Tomato Frito is a staple of Spanish cooking. I love it so much as it reminds me of childhood holidays to see my Spanish family, at the end of which we would go on an exciting Spanish supermarket shop to stock up on cartons of Frito before going back home. We often had it with rice in Spain which was lovely, but I adore it as a pasta sauce.
This recipe is based on Spanish Frito and tastes just as I remember it – it’s a very simple tomato sauce but there is something about it that is nostalgic and sweet and extra special.
This recipe requires a blender. A stick blender is perfect as you can just blend the sauce in the pan you’re cooking in.
3+ cloves of garlic
1 x 400g tin chopped tomatoes
1 stock cube
1 tsp sugar
- Chop your onion and garlic and fry for 4 or 5 minutes with a splash of oil.
- Add your tomatoes, stock cube and sugar and bring to the boil. I add a bit of extra water, swirling some round the empty tomato tin to clean it out and pouring this into the pan. Turn the heat down to a gentle simmer, cover and let it cook for 30 minutes, stirring occaisionally.
- Remove from the heat and blend your sauce until it is a smooth, bright orange colour. Add a little more water if it seems too thick.
- Cook and drain your pasta.

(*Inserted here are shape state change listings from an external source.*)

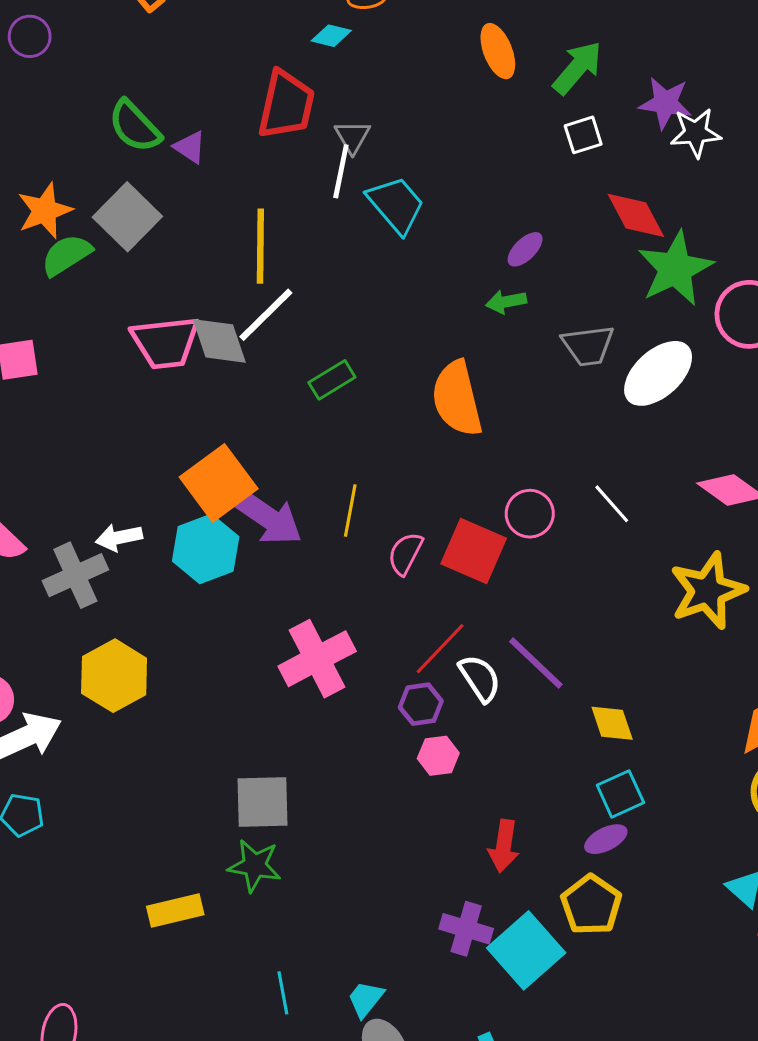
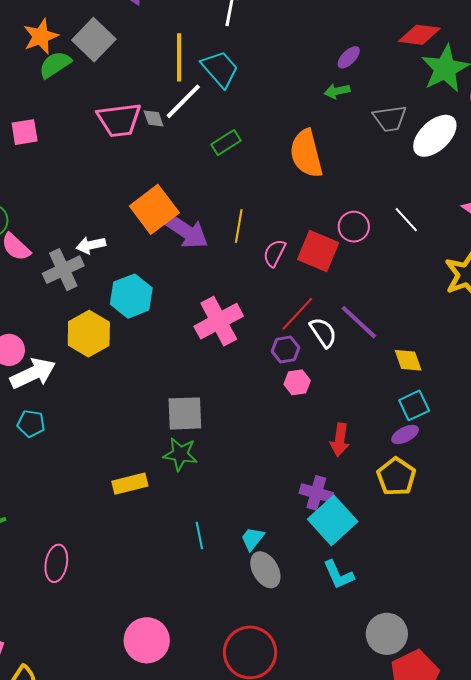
cyan trapezoid: (396, 205) -> (220, 69), moved
red diamond: (636, 215) -> (419, 35), turned -54
gray diamond: (219, 341) -> (154, 118), size x0.6
cyan hexagon: (206, 549) -> (131, 296), moved
cyan square: (526, 950) -> (333, 520), moved

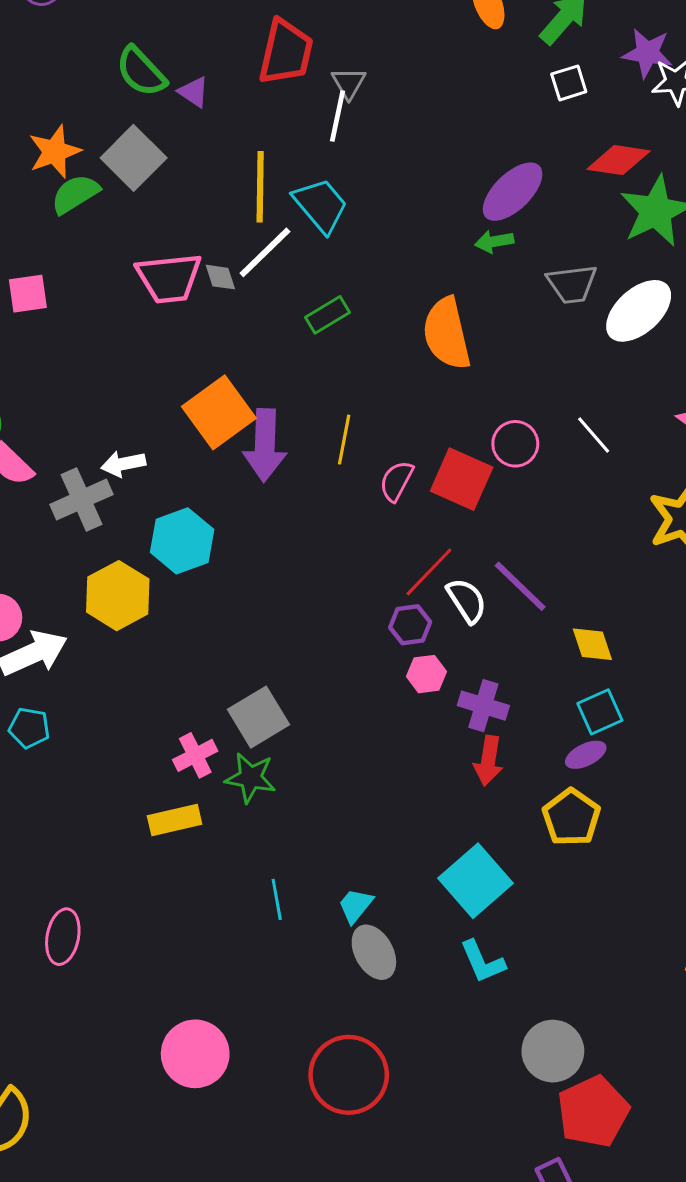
purple ellipse: (349, 57) -> (513, 192), size x1.8
purple arrow: (186, 231) -> (265, 445), turned 57
pink cross: (219, 321) -> (195, 755), moved, size x0.6
gray square: (185, 413) -> (258, 717), turned -30
purple cross: (316, 493) -> (483, 706), moved

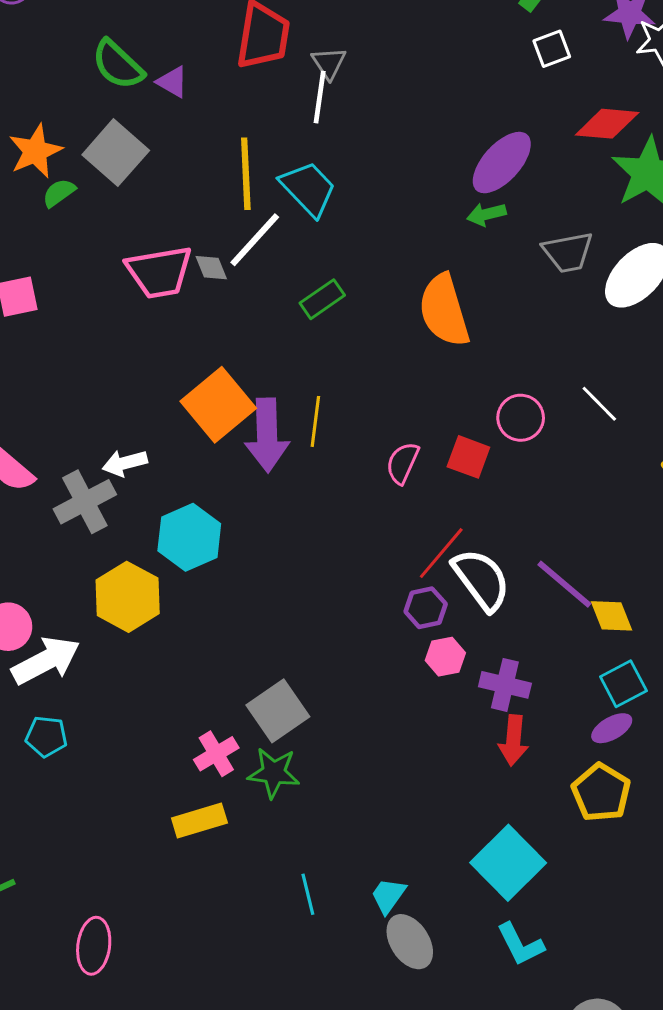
green semicircle: (75, 194) -> (59, 193), size x0.7
yellow line: (344, 440) -> (315, 421), moved
red square: (462, 479) -> (468, 457), size x0.7
purple line: (520, 586) -> (564, 584), moved
white semicircle: (467, 600) -> (481, 580), size x1.4

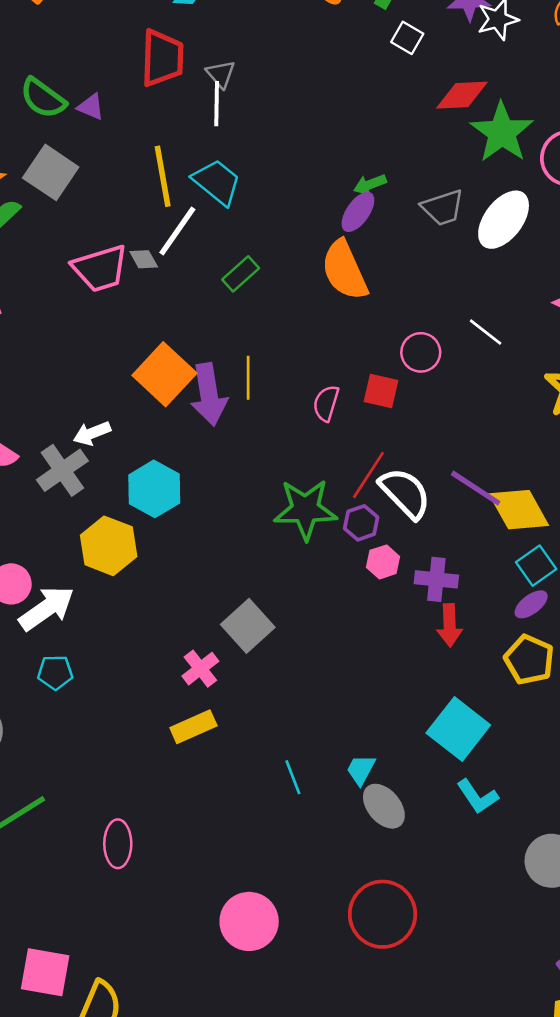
white square: (552, 49) -> (407, 38), turned -32
purple ellipse: (502, 163) -> (358, 212), moved, size x0.7
yellow diamond: (612, 616) -> (519, 510), size x1.6
green star: (274, 773) -> (305, 509), moved, size x1.4

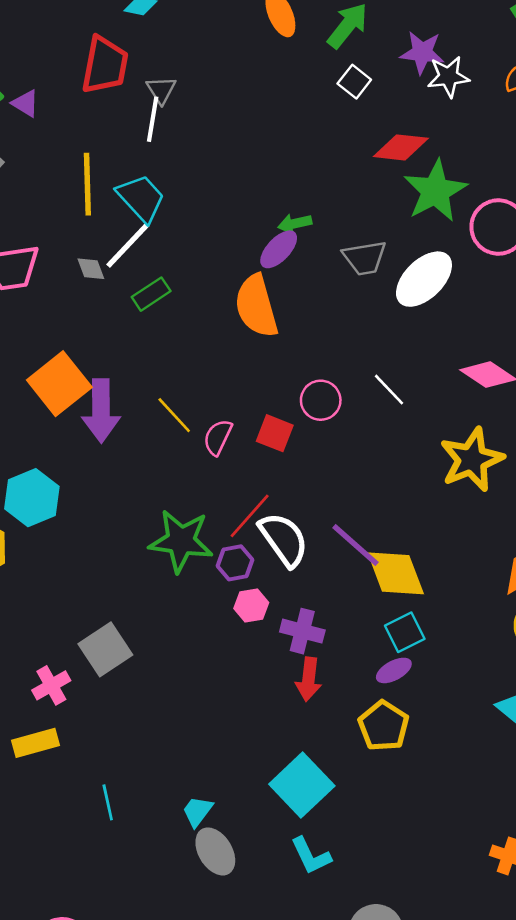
white line: (177, 231) -> (128, 245), moved
gray diamond: (144, 259) -> (91, 269), moved
yellow line: (248, 378) -> (174, 415), moved, turned -51
cyan line: (293, 777) -> (108, 802), moved

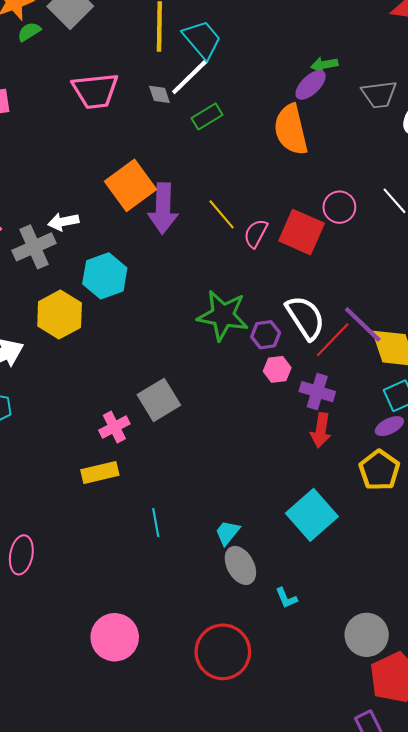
red square: (275, 433) -> (302, 232), size x1.5
red line: (250, 516) -> (333, 340), moved
cyan L-shape: (311, 856) -> (286, 598), moved, size x0.7

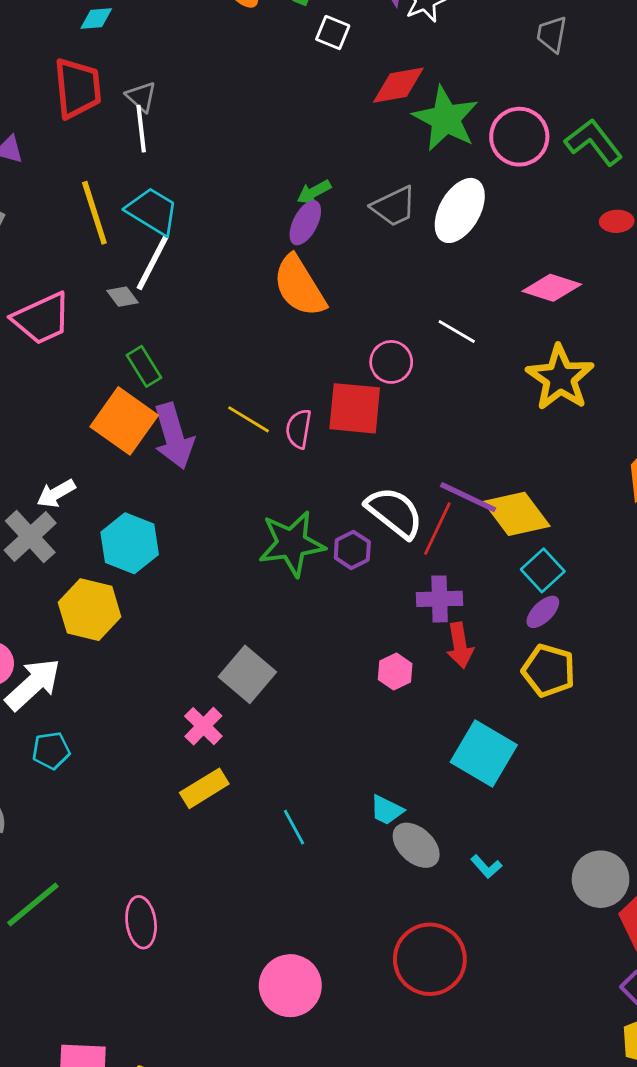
green rectangle: (207, 117) -> (144, 366), moved, turned -72
pink hexagon: (277, 369) -> (395, 672), moved
cyan trapezoid: (227, 533) -> (387, 810), turned -84

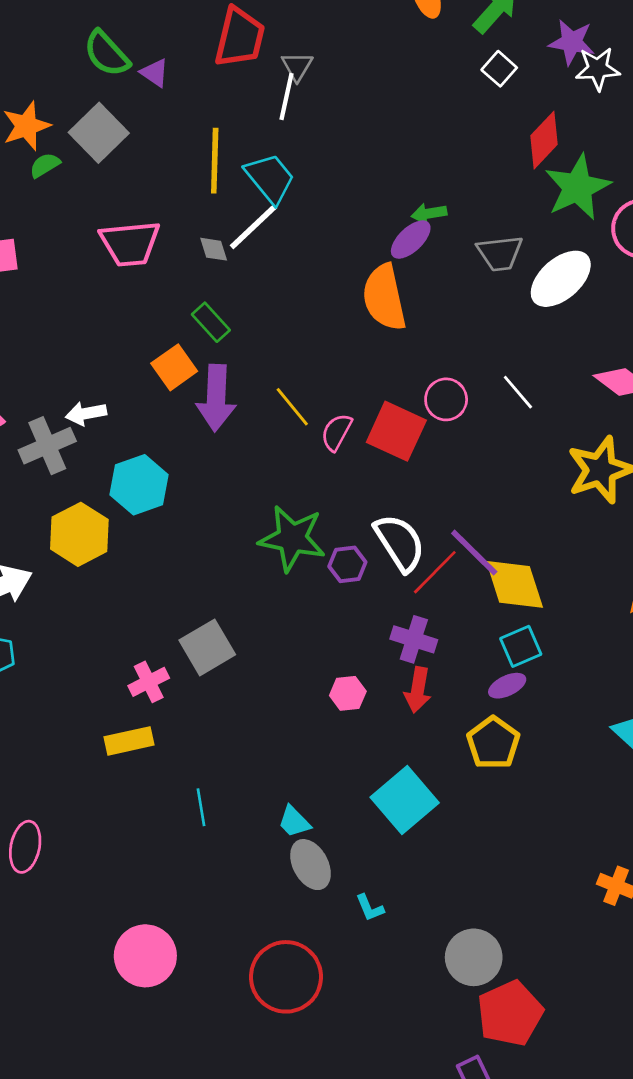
red diamond: (398, 85) -> (544, 140), turned -56
green rectangle: (144, 366) -> (211, 322), turned -30
orange square: (124, 421) -> (174, 367), size x0.7

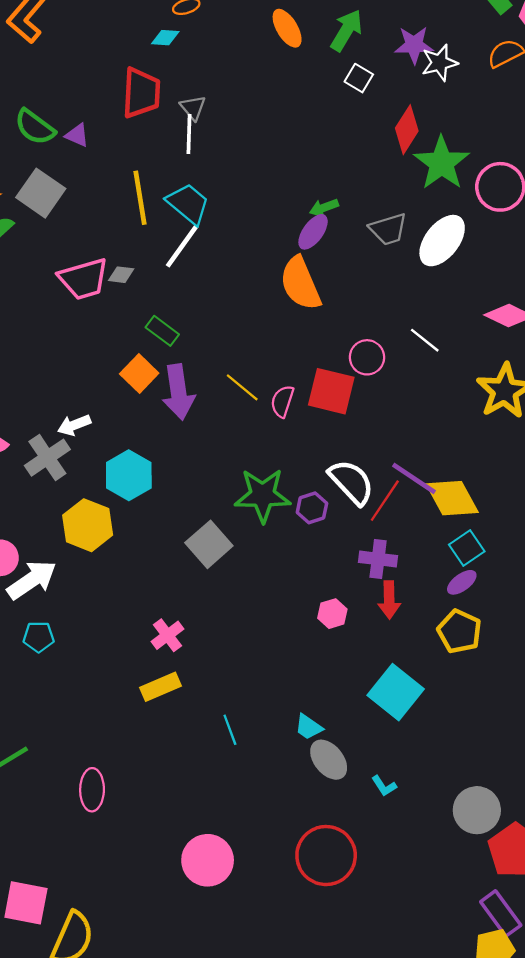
gray diamond: (214, 249) -> (121, 275), moved, turned -55
gray square: (207, 647) -> (209, 544), moved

Stir some of the sauce in and enjoy with salt, pepper and grated cheese if you are that way inclined 🙂 You can store the rest of the sauce in the fridge or freezer for future meals.
- For a slight variation, my mum used to add some crème fraiche to our sauce, making it a bit creamier, so if you have any crème fraiche to use up, I definitely recommend adding it to your tomato Frito!